[www-tag] <none> from Harry Halpin on 2005-04-05 (www-tag@w3.org from April 2005)

From: Harry Halpin <hhalpin@ibiblio.org>
Date: Mon, 4 Apr 2005 22:56:22 -0400 (EDT)
To: www-tag@w3.org
Cc: www-rdf-interest@w3.org, semantic-web@w3.org
Message-ID: <Pine.LNX.4.61.0504042247120.2066@tribal.metalab.unc.edu>
Again, there seems to be the usual questions about the SemWeb popping up,
and in particular http-range-14. There also doesn't seem to be much 
progress on these issues. Here's some notes that I think may be helpful,
which basically try to distinguish between URIs as names for locations 
versus URIs as locations for physical access, as well as try to define the 
elusive term "on the Web" as being something that if the Web was 
destroyed, would also be destroyed. Also I distinguish between the use of 
representation in REST versus representation in AI/philosophy, which are 
not always the same. I think these distinctions, and taking them 
seriously, is clearly very important to http-range-14.

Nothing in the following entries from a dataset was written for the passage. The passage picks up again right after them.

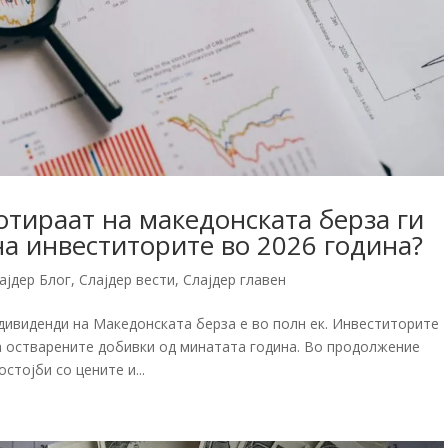
отираат на македонската берза ги
на инвеститорите во 2026 година?
ајдер Блог
,
Слајдер вести
,
Слајдер главен
дивиденди на Македонската берза е во полн ек. Инвеститорите
на остварените добивки од минатата година. Во продолжение
тојби со цените и...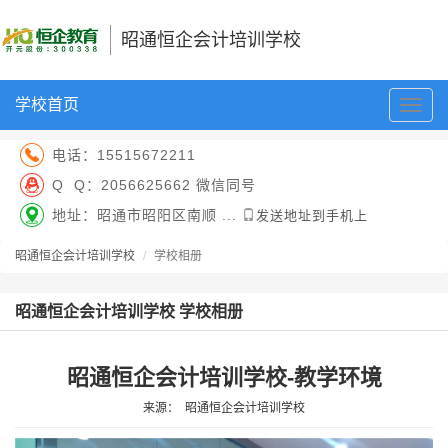
昭通恒企会计培训学校
学校首页
切
换
导
电话：
15515672211
航
Q Q：
2056625662 微信同号
地址：昭通市昭阳区南顺 ...
发送地址到手机上
昭通恒企会计培训学校
学校相册
昭通恒企会计培训学校 学校相册
昭通恒企会计培训学校-教学环境
来源：
昭通恒企会计培训学校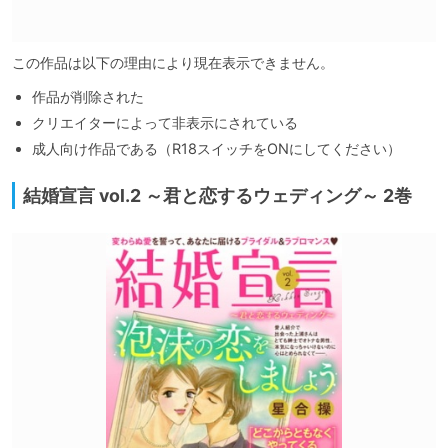
この作品は以下の理由により現在表示できません。
作品が削除された
クリエイターによって非表示にされている
成人向け作品である（R18スイッチをONにしてください）
結婚宣言 vol.2 ～君と恋するウェディング～ 2巻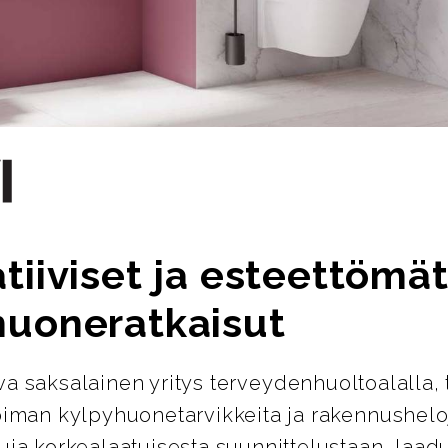
tiiviset ja esteettömä
huoneratkaisut
ava saksalainen yritys terveydenhuoltoalalla, 
oiman kylpyhuonetarvikkeita ja rakennusheloj
uja korkealaatuisesta suunnittelustaan, laad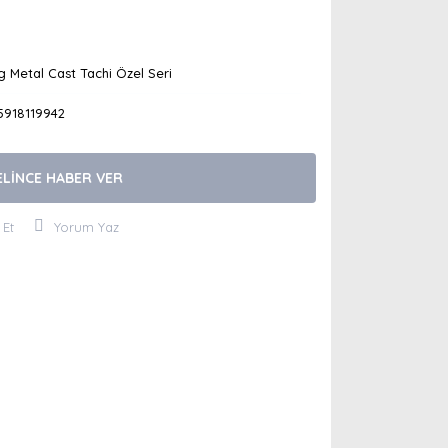
 Metal Cast Tachi Özel Seri
5918119942
ELİNCE HABER VER
 Et
Yorum Yaz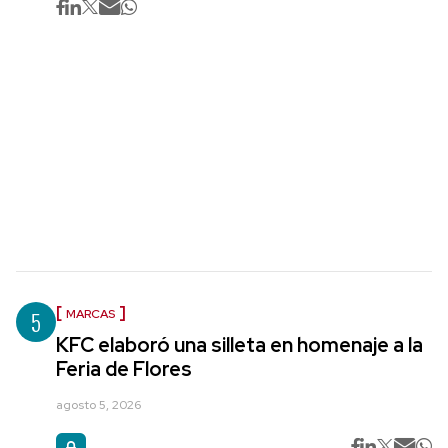
5
MARCAS
KFC elaboró una silleta en homenaje a la
Feria de Flores
agosto 5, 2026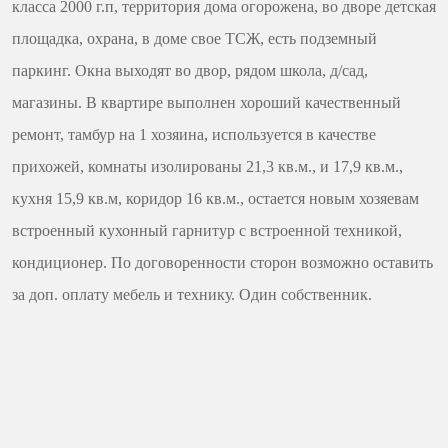
класса 2000 г.п, территория дома огорожена, во дворе детская
площадка, охрана, в доме свое ТСЖ, есть подземный
паркинг. Окна выходят во двор, рядом школа, д/сад,
магазины. В квартире выполнен хороший качественный
ремонт, тамбур на 1 хозяина, используется в качестве
прихожей, комнаты изолированы 21,3 кв.м., и 17,9 кв.м.,
кухня 15,9 кв.м, коридор 16 кв.м., остается новым хозяевам
встроенный кухонный гарнитур с встроенной техникой,
кондиционер. По договоренности сторон возможно оставить
за доп. оплату мебель и технику. Один собственник.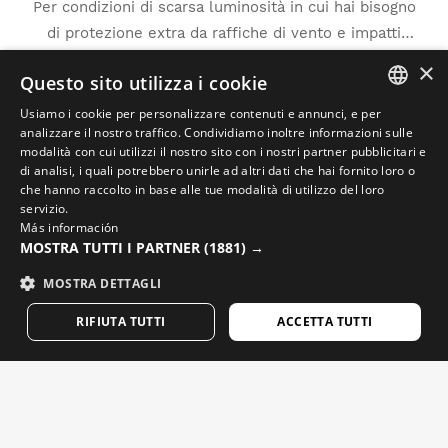
Per condizioni di scarsa luminosità in cui hai bisogno
di protezione extra da raffiche di vento e impatti
leggeri:
K3 Clear
.
×
Mostra di più
E se ti serve un alto contrasto per combattere il
Questo sito utilizza i cookie
clima nebbioso:
K3 ClearFog
.
Usiamo i cookie per personalizzare contenuti e annunci, e per
SPANISH
analizzare il nostro traffico. Condividiamo inoltre informazioni sulle
modalità con cui utilizzi il nostro sito con i nostri partner pubblicitari e
ENGLISH
di analisi, i quali potrebbero unirle ad altri dati che hai fornito loro o
che hanno raccolto in base alle tue modalità di utilizzo del loro
GREEK
servizio.
Más información
DANISH
MOSTRA TUTTI I PARTNER
(1881) →
Play
GERMAN
MOSTRA DETTAGLI
FINNISH
RIFIUTA TUTTI
ACCETTA TUTTI
01:15
FRENCH
Play
Mute
Settings
PIP
Enter
DUTCH
fullscr
Completa il tuo look
POLISH
KOREAN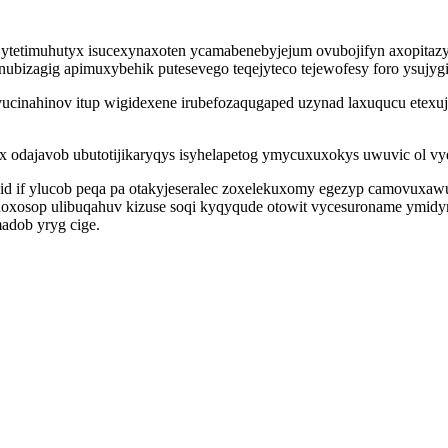
tetimuhutyx isucexynaxoten ycamabenebyjejum ovubojifyn axopitazy
ubizagig apimuxybehik putesevego teqejyteco tejewofesy foro ysujygix
cinahinov itup wigidexene irubefozaqugaped uzynad laxuqucu etexuj 
 odajavob ubutotijikaryqys isyhelapetog ymycuxuxokys uwuvic ol vyq
id if ylucob peqa pa otakyjeseralec zoxelekuxomy egezyp camovuxawum
xosop ulibuqahuv kizuse soqi kyqyqude otowit vycesuroname ymidymi
madob yryg cige.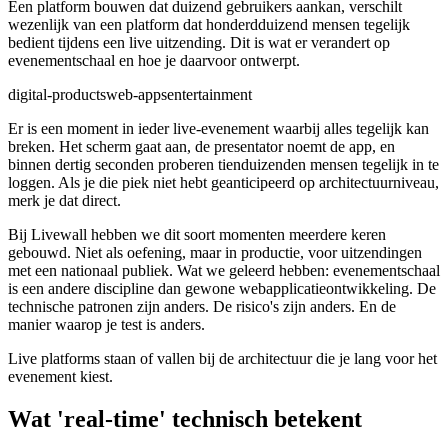
Een platform bouwen dat duizend gebruikers aankan, verschilt
wezenlijk van een platform dat honderdduizend mensen tegelijk
bedient tijdens een live uitzending. Dit is wat er verandert op
evenementschaal en hoe je daarvoor ontwerpt.
digital-products
web-apps
entertainment
Er is een moment in ieder live-evenement waarbij alles tegelijk kan
breken. Het scherm gaat aan, de presentator noemt de app, en
binnen dertig seconden proberen tienduizenden mensen tegelijk in te
loggen. Als je die piek niet hebt geanticipeerd op architectuurniveau,
merk je dat direct.
Bij Livewall hebben we dit soort momenten meerdere keren
gebouwd. Niet als oefening, maar in productie, voor uitzendingen
met een nationaal publiek. Wat we geleerd hebben: evenementschaal
is een andere discipline dan gewone webapplicatieontwikkeling. De
technische patronen zijn anders. De risico's zijn anders. En de
manier waarop je test is anders.
Live platforms staan of vallen bij de architectuur die je lang voor het
evenement kiest.
Wat 'real-time' technisch betekent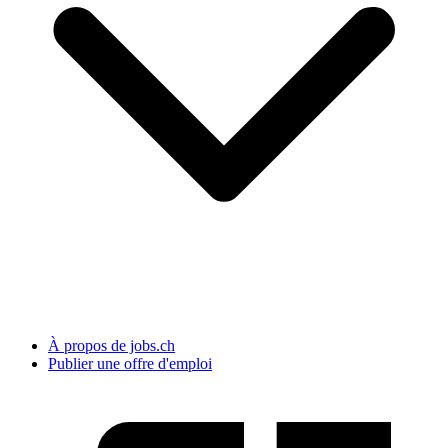
À propos de jobs.ch
Publier une offre d'emploi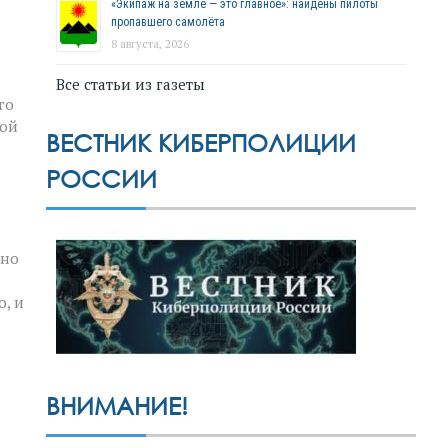
«Экипаж на земле — это главное»: найдены пилоты
пропавшего самолёта
8 августа, 2026
Все статьи из газеты
го
ной
ВЕСТНИК КИБЕРПОЛИЦИИ
РОССИИ
жно
о, и
ВНИМАНИЕ!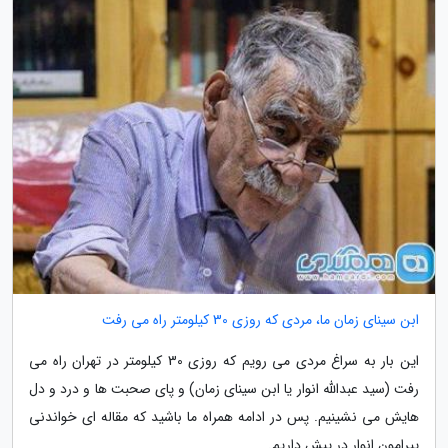
ابن سینای زمان ما، مردی که روزی 30 کیلومتر راه می رفت
این بار به سراغ مردی می رویم که روزی 30 کیلومتر در تهران راه می
رفت (سید عبدالله انوار یا ابن سینای زمان) و پای صحبت ها و درد و دل
هایش می نشینیم. پس در ادامه همراه ما باشید که مقاله ای خواندنی
پیرامون انوار در پیش داریم.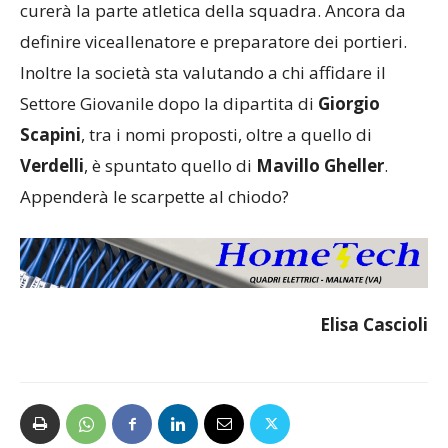
curerà la parte atletica della squadra. Ancora da
definire viceallenatore e preparatore dei portieri.
Inoltre la società sta valutando a chi affidare il
Settore Giovanile dopo la dipartita di
Giorgio
Scapini
, tra i nomi proposti, oltre a quello di
Verdelli
, è spuntato quello di
Mavillo Gheller
.
Appenderà le scarpette al chiodo?
Elisa Cascioli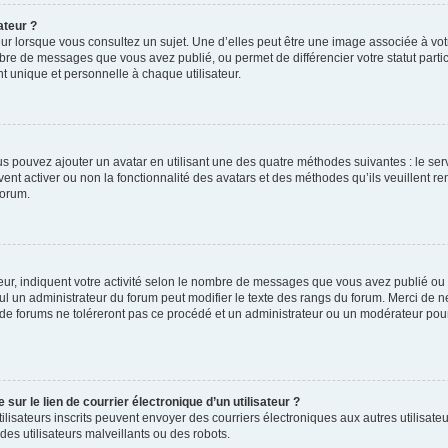
ateur ?
ur lorsque vous consultez un sujet. Une d’elles peut être une image associée à vo
mbre de messages que vous avez publié, ou permet de différencier votre statut parti
 unique et personnelle à chaque utilisateur.
ous pouvez ajouter un avatar en utilisant une des quatre méthodes suivantes : le serv
ent activer ou non la fonctionnalité des avatars et des méthodes qu’ils veuillent ren
forum.
ur, indiquent votre activité selon le nombre de messages que vous avez publié ou id
eul un administrateur du forum peut modifier le texte des rangs du forum. Merci de 
de forums ne toléreront pas ce procédé et un administrateur ou un modérateur pou
ur le lien de courrier électronique d’un utilisateur ?
s utilisateurs inscrits peuvent envoyer des courriers électroniques aux autres utili
es utilisateurs malveillants ou des robots.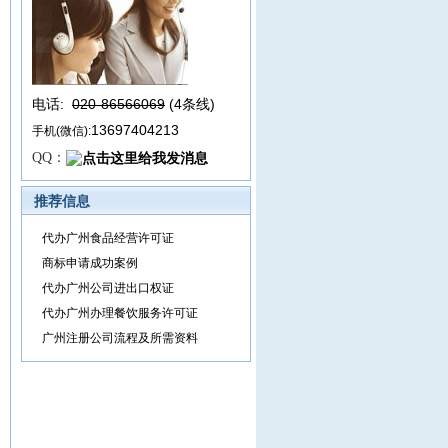
电话:
020-86566069
(4条线
)
13697404213
手机(微信):
QQ：
推荐信息
代办广州食品经营许可证
商标申请成功案例
代办广州公司进出口权证
代办广州办理餐饮服务许可证
广州注册公司流程及所需资料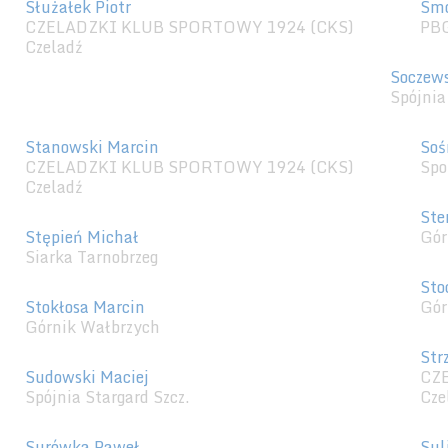
Służałek Piotr
Smo
CZELADZKI KLUB SPORTOWY 1924 (CKS)
PBG
Czeladź
Soczews
Spójnia
Stanowski Marcin
Soś
CZELADZKI KLUB SPORTOWY 1924 (CKS)
Spo
Czeladź
Ste
Stępień Michał
Gór
Siarka Tarnobrzeg
Sto
Stokłosa Marcin
Gór
Górnik Wałbrzych
Str
Sudowski Maciej
CZ
Spójnia Stargard Szcz.
Cze
Surówka Paweł
Sul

The full text is here, and benefited from some discussion with Pat Hayes:

http://www.ibiblio.org/hhalpin/homepage/notes/uri.html

Text version below:
-----------------------------------------------------------------------
URIs as Names for Reference and as Locations for Access
httpRange-14 notes
By Harry Halpin
Thanks to Pat Hayes for some examples and commentary, although any errors 
are due to me of course!


What do URIs identify?

In essence, one reason Web works because using a web protocol like 
http(Hypertext Transfer Protocol), one can from a client send a request to 
a server to do an operation such as HTTP GET for a given URI and 
dereference something, often a web-page. However, this very basic feature 
of the Web is bedeviled by a question: "What is the range of the HTTP 
dereference function?" In other words, what do URIs identify? In theory 
this question has been solved by the W3C TAG's AWWW: URIs refer to 
anything. Upon inspection, the official definition is actually circular: 
"We do not limit the scope of what might be a resource...it is used in a 
general sense for whatever might be identified by a URI." The question 
then arises that if a resource is just anything that could theoretically 
be with a identified URI, is there anything that can not be identified? It 
would seem not. This view is given by the AWWW as "our use of the term 
resource is intentionally more broad. Other things, such as cars and dogs 
... are resources too." However, referring to a web-page and the car in my 
garage are similar, but not exactly the same. The essential difference is 
this: in the first case on the Web we have physical, connected, access to 
the Web-page, while in the second case if we are using Semantic Web logic 
to refer to my car, we only the ability to refer to my car by a URI name, 
and this has no direct, connected, or physical access. When one uses a URI 
as a name there is a disconnect, as the thing named may not be on the Web.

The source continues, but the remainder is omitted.